PAGO PAGO, American Samoa (August 12, 2000 – PIDP/CPIS)---The American Samoa government and petroleum suppliers are exploring the possibility of co-managing the Gataivai Tank Farm.

The Governor's Legal Counsel, Henry Kappel, said a meeting to this effect was held in Honolulu recently. Represented at the meeting were Tesoro South Pacific, Mobil Oil and BP Southwest, while the government was represented by Kappel and Jack Kachmarich of the Territorial Office of Financial Reforms.

Kappel said the purpose of the meeting was two fold: to work out a tank farm operating agreement and to begin discussion on a possible Mobil Oil and BP joint venture in co-managing the government tank farm when Tesoro pulls out of American Samoa.

Tesoro has been in the territory for close to 20-years (starting as PRI), but the company announced last year that it would end its role as petroleum supplier for the local market, citing competition with suppliers who import fuel from Australia and Singapore.

Tesoro, the parent company of Tesoro Hawai‘i, which is owned by Texas-based Tesoro Petroleum Corp., remained the tank farm operator. But Nathan Hokama of Tesoro Hawai‘i said the company will leave the territory after its contract expires at the end of the year.

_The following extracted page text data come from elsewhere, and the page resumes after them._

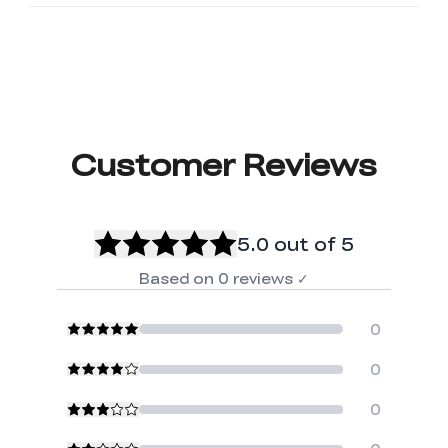
Customer Reviews
5.0
out of 5
Based on
0
reviews
✓
0
0
0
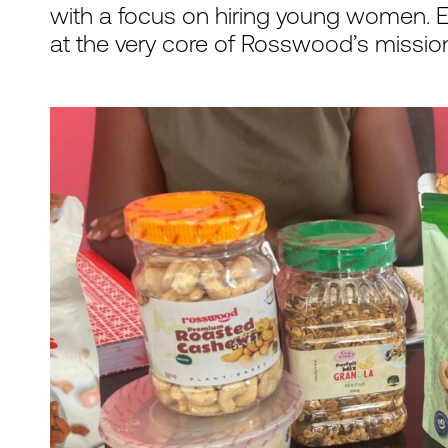
with a focus on hiring young women.
at the very core of Rosswood’s missio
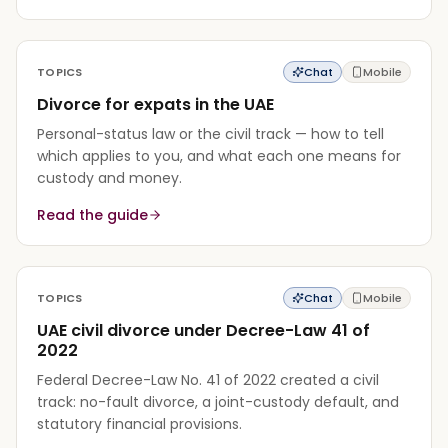
TOPICS
Chat
Mobile
Divorce for expats in the UAE
Personal-status law or the civil track — how to tell
which applies to you, and what each one means for
custody and money.
Read the guide
TOPICS
Chat
Mobile
UAE civil divorce under Decree-Law 41 of
2022
Federal Decree-Law No. 41 of 2022 created a civil
track: no-fault divorce, a joint-custody default, and
statutory financial provisions.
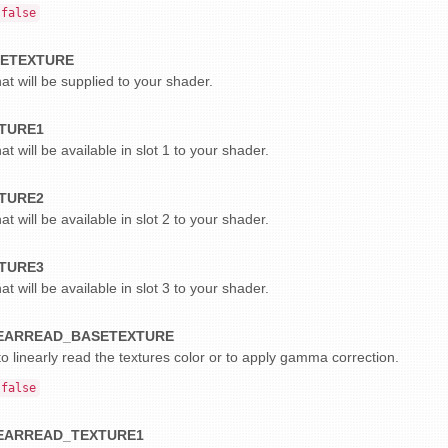
false
ETEXTURE
at will be supplied to your shader.
TURE1
at will be available in slot 1 to your shader.
TURE2
at will be available in slot 2 to your shader.
TURE3
at will be available in slot 3 to your shader.
EARREAD_BASETEXTURE
o linearly read the textures color or to apply gamma correction.
false
EARREAD_TEXTURE1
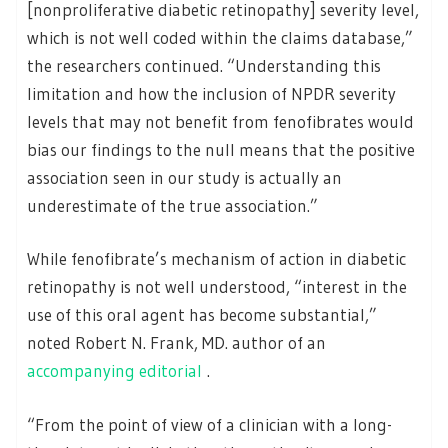
[nonproliferative diabetic retinopathy] severity level,
which is not well coded within the claims database,”
the researchers continued. “Understanding this
limitation and how the inclusion of NPDR severity
levels that may not benefit from fenofibrates would
bias our findings to the null means that the positive
association seen in our study is actually an
underestimate of the true association.”
While fenofibrate’s mechanism of action in diabetic
retinopathy is not well understood, “interest in the
use of this oral agent has become substantial,”
noted Robert N. Frank, MD. author of an
accompanying editorial
.
“From the point of view of a clinician with a long-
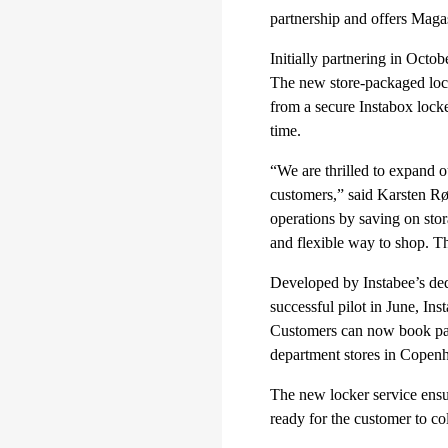
partnership and offers Maga
Initially partnering in Octo
The new store-packaged lock
from a secure Instabox locke
time.
“We are thrilled to expand o
customers,” said Karsten R
operations by saving on stor
and flexible way to shop. Th
Developed by Instabee’s ded
successful pilot in June, Ins
Customers can now book parc
department stores in Copen
The new locker service ensure
ready for the customer to co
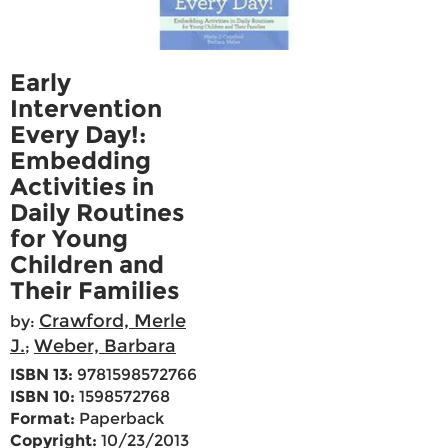
Early
Intervention
Every Day!:
Embedding
Activities in
Daily Routines
for Young
Children and
Their Families
Crawford, Merle
by:
J.
Weber, Barbara
;
ISBN 13:
9781598572766
ISBN 10:
1598572768
Format:
Paperback
Copyright:
10/23/2013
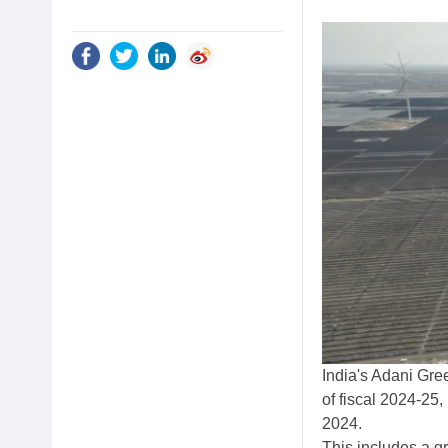
India's Adani Gre
of fiscal 2024-25,
2024.
This includes a g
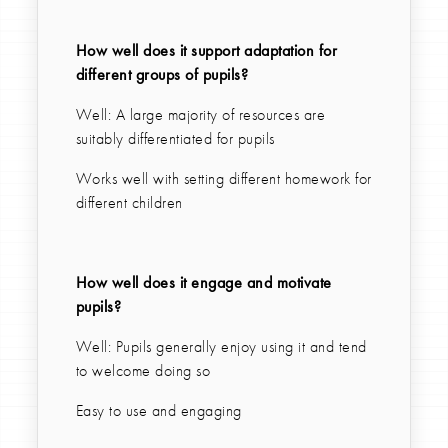
How well does it support adaptation for
different groups of pupils?
Well: A large majority of resources are
suitably differentiated for pupils
Works well with setting different homework for
different children
How well does it engage and motivate
pupils?
Well: Pupils generally enjoy using it and tend
to welcome doing so
Easy to use and engaging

The actual date of departure is not yet firm. The company said it will offer its current employees a severance package and provide for a smooth transition.

Mobil Oil, however, has an appeal with the Administrative Law Judge (ALJ) over the earlier awarding of the contract to Tesoro, which is set for a hearing on October 15th.

According to Kappel, Mobil and BP representatives will return to their corporate headquarters and present what was discussed during the meeting, details of which have not been made available.

However, Kappel, who returned on Monday, said, "The co-management of the Tank Farm is not a question of if, but more of a question as how and in what particular form do we want this to take place."

A positive reaction from both Mobil and BP on a joint management of the Tank Farm, hopefully would lead to the dismissal of the pending litigation with the ALJ, said Kappel.

The benefit of a joint management venture, according to Kappel, is that American Samoa consumers would have a continuous petroleum supply as well as competitive prices.